On August 20, 2021, China’s National People’s Congress passed the Personal Information Protection Law (PIPL), which will become effective starting November 1, 2021. As an overarching law in China with respect to data privacy, PIPL shares many similarities with the EU General Data Protection Regulation (GDPR). If a company has already been GDPR compliant, its data privacy compliance system can basically work in China, while certain localizations are necessary in response to unique requirements under PIPL. In particular, a company should pay attention to the following differences between PIPL and GDPR:

  • Data localization. PIPL requires a controller1 of large-scale personal data2 or a critical information infrastructure operator (CIIO)3 to store personal data within China, and cross-border transfer thereof shall be subject to a security assessment by Cyberspace Administration of China (CAC). Other data controllers may do the cross-border transfer in reliance on one of legitimate approaches recognized under PIPL, including entering into a standard contract (following a template to be issued by CAC) with overseas data recipients. Further, a controller shall obtain standalone consent of data subjects (to the extent that the consent is the lawful basis for the data processing) and conduct the data protection impact assessment (DPIA, as defined below) prior to the cross-border transfer.
  • Standalone consent of data subjects. Standalone consent is a unique concept under PIPL. The law requires a controller to obtain standalone consent of data subjects under certain circumstances, for example, processing sensitive personal data and cross-border transfer of personal data. Although PIPL does not define the “standalone consent,” it is commonly believed that such consent shall be obtained through a separate affirmative action by data subjects (e.g., a separate signature or clicking of a separate checkbox).
  • Rights of data subjects. Rights of data subjects under PIPL are similar to those under GDPR except that the “right to be forgotten” under GDPR is not provided under PIPL.
  • DPIA. Both GDPR and PIPL require the DPIA under certain circumstances, for example, automated decision-making and processing sensitive personal data. However, PIPL further requires a controller to conduct the DPIA in the following cases (which are not required under GDPR): cross-border transfer of personal data, contracting a third-party data processor, providing personal data to another controller, and making personal data publicly available.
  • Data breach notification. Unlike GDPR, PIPL does not set forth a specific timeline (e.g., within 72 hours) for a controller to notify a data breach to a government authority.

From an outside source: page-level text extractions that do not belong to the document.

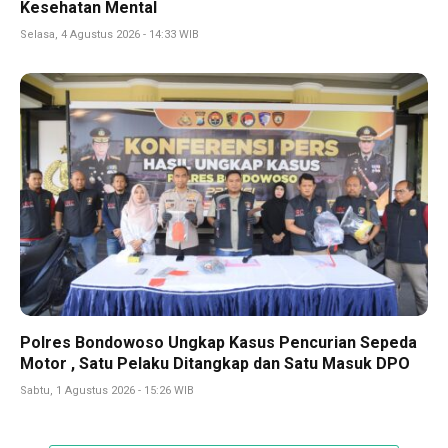
Kesehatan Mental
Selasa, 4 Agustus 2026 - 14:33 WIB
Polres Bondowoso Ungkap Kasus Pencurian Sepeda
Motor , Satu Pelaku Ditangkap dan Satu Masuk DPO
Sabtu, 1 Agustus 2026 - 15:26 WIB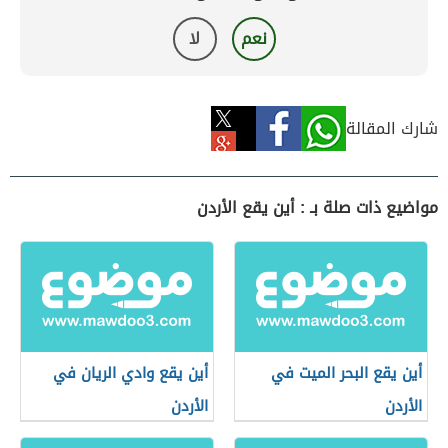
نعم
لا
شارك المقالة
مواضيع ذات صلة بـ : أين يقع الأردن
أين يقع البحر الميت في
أين يقع وادي الريان في
الأردن
الأردن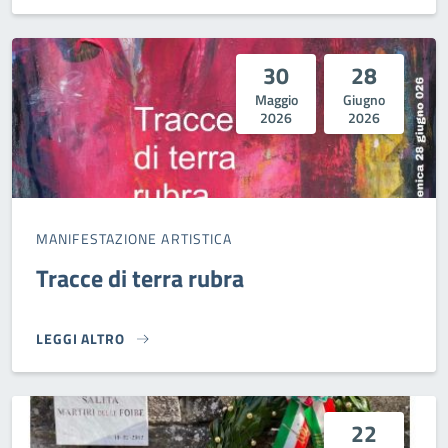
30
28
Maggio
Giugno
2026
2026
MANIFESTAZIONE ARTISTICA
Tracce di terra rubra
LEGGI ALTRO
TRACCE DI TERRA RUBRA}
22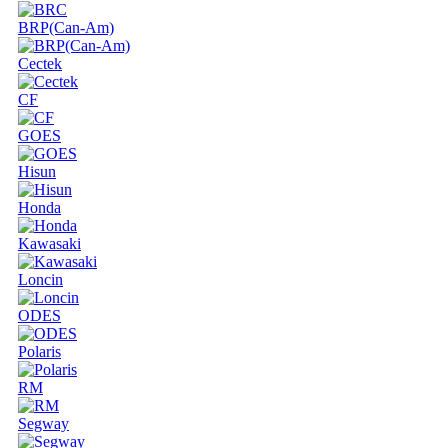
BRP(Can-Am)
Cectek
CF
GOES
Hisun
Honda
Kawasaki
Loncin
ODES
Polaris
RM
Segway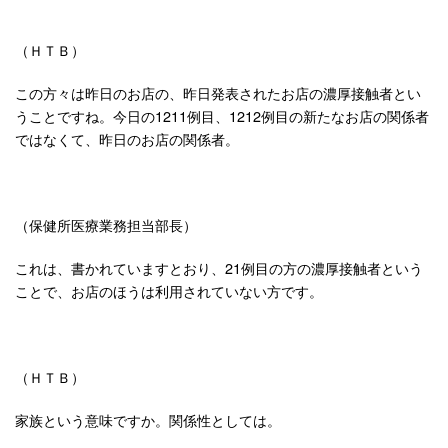
（ＨＴＢ）
この方々は昨日のお店の、昨日発表されたお店の濃厚接触者とい
うことですね。今日の1211例目、1212例目の新たなお店の関係者
ではなくて、昨日のお店の関係者。
（保健所医療業務担当部長）
これは、書かれていますとおり、21例目の方の濃厚接触者という
ことで、お店のほうは利用されていない方です。
（ＨＴＢ）
家族という意味ですか。関係性としては。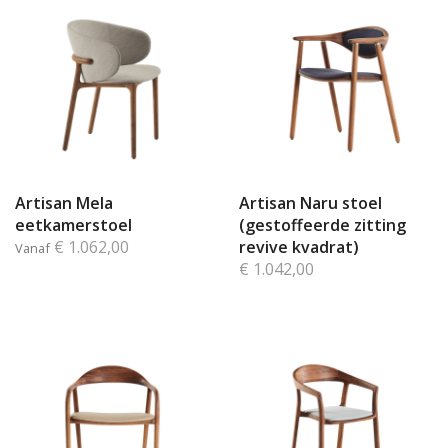
Artisan Mela
Artisan Naru stoel
eetkamerstoel
(gestoffeerde zitting
€ 1.062,00
revive kvadrat)
Vanaf
€ 1.042,00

If a company needs to set up its PIPL compliance system from scratch, it may consider taking the following actions:

  • Policy drafting. The company shall formulate data privacy policies and procedures, which shall cover issues such as general rules about data processing, responding to requests from data subjects, technical measures to protect personal data, employee communication and training, compliance audit, DPIA, protocol for data breach response and notification, or data cross-border transfer.
  • Document readiness. The company shall prepare or review the following documents to ensure they will be PIPL compliant: (i) notice and consent form for obtaining consent of data subjects (particularly for standalone consent), (ii) service contract with third-party data processors (if applicable), and (iii) standard contract with overseas data recipients for data cross-border transfer (if applicable).
  • Technical measures. The company shall take technical measures to protect personal data, for instance, data classification, encryption, and deidentification.
  • Communication and training. The company shall communicate with employees about data privacy compliance policies and provide trainings on a regular basis.
  • Audit. The company shall regularly conduct audits on its data processing activities to ensure their compliance with PIPL.
  • DPIA. The company shall conduct the DPIA in circumstances required under PIPL.
  • Data breach notification. The company shall notify data breach to government authorities and data subjects following PIPL.
  • Data cross-border transfer. Unless it is a CIIO or a controller of large-scale personal data, the company may do the cross-border transfer by (i) obtaining stand-alone consent of data subjects (to the extent that the consent is the lawful basis for the data processing), (ii) conducting the DPIA of the cross-border transfer, and (iii) signing a standard contract with overseas data recipients.
  • Data Protection Officer (DPO). The company shall designate a DPO, if it is a large-scale personal data controller, while the threshold for such “large-scale” is to be further clarified by CAC.